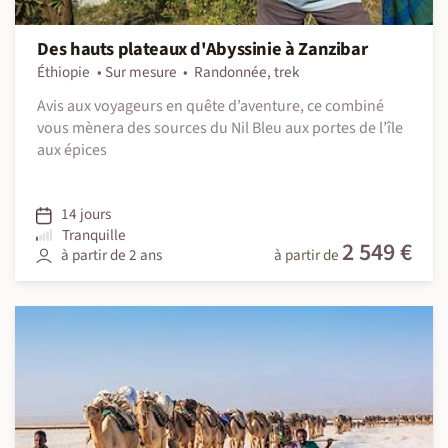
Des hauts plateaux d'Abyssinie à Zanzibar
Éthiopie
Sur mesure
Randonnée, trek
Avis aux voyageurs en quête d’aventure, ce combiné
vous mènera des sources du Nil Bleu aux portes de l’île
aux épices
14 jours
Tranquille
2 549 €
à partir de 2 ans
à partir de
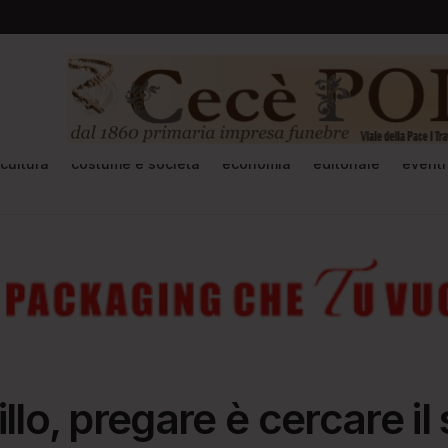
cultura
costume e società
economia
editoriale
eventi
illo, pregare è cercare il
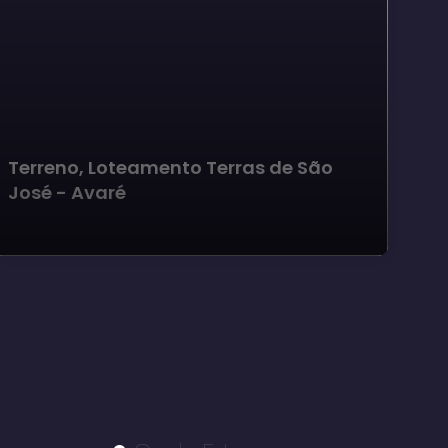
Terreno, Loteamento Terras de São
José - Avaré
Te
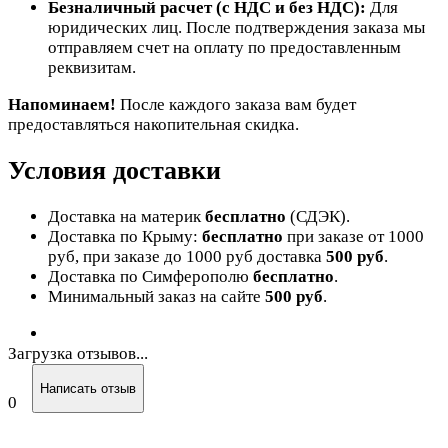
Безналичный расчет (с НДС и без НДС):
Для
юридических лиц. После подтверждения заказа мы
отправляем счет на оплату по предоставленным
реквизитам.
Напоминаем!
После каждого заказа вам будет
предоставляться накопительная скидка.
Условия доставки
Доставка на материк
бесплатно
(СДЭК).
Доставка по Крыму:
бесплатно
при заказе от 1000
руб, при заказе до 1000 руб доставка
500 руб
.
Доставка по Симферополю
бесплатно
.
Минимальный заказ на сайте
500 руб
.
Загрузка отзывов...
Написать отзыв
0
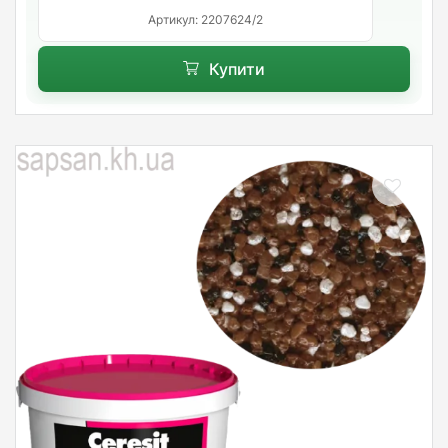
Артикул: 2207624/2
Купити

= = = = =

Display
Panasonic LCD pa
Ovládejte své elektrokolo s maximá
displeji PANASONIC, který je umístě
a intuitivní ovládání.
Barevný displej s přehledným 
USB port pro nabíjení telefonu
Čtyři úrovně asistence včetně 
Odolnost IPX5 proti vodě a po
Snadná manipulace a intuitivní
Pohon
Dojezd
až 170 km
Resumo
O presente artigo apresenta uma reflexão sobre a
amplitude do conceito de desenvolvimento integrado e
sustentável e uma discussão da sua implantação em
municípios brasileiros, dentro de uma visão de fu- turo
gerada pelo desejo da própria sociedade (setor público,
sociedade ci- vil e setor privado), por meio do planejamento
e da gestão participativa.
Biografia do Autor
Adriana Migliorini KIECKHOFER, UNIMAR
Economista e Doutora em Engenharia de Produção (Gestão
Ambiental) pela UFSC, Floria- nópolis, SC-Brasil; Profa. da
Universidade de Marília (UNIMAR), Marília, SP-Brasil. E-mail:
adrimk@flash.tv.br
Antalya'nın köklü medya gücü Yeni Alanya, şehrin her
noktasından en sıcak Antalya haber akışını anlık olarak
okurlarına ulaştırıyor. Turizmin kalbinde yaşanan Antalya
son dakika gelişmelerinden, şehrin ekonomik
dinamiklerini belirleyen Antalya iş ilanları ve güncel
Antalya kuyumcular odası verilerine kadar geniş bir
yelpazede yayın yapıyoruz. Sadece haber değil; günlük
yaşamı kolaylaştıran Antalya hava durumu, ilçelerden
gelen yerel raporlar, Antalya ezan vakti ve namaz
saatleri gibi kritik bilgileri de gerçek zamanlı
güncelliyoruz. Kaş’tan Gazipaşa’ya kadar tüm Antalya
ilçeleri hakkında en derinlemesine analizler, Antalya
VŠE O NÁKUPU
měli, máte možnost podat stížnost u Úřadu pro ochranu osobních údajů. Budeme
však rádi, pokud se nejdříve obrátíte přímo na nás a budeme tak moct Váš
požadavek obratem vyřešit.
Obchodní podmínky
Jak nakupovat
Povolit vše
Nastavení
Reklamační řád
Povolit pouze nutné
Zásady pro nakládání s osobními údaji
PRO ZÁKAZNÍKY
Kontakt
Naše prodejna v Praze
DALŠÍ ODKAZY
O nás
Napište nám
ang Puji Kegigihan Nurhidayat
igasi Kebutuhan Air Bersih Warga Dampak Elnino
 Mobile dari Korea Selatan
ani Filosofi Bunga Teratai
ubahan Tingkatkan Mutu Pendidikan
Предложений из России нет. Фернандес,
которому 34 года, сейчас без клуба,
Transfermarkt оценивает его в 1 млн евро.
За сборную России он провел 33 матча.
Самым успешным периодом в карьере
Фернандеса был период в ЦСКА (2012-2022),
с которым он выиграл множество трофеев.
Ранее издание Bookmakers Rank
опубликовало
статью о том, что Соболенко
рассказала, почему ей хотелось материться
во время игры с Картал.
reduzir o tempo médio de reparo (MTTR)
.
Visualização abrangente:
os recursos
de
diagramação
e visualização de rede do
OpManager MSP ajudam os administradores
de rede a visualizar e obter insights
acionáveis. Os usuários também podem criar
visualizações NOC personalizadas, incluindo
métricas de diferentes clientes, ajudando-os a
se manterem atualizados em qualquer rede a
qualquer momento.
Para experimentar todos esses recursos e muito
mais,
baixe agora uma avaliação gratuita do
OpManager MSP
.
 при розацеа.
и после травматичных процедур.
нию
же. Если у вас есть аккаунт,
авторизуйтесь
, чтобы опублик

= = = = =

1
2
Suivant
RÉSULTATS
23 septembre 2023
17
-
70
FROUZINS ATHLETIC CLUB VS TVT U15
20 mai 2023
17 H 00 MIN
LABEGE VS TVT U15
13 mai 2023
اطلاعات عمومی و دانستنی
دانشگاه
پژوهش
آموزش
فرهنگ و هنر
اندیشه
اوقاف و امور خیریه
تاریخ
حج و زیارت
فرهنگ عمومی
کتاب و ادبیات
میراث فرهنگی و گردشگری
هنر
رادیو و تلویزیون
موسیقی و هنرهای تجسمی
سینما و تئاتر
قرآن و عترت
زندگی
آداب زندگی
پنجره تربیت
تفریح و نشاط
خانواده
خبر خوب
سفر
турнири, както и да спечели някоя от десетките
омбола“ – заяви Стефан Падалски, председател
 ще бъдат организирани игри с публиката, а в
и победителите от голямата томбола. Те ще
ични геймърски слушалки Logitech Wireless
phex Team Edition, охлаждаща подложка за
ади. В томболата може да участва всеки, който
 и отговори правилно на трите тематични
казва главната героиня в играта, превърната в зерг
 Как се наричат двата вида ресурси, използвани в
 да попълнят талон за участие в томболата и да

= = = = =

* WORK REQUIRED: Within the material above, please work out how many lines contain the word "России" and give that number by itself.

* OUTPUT: 2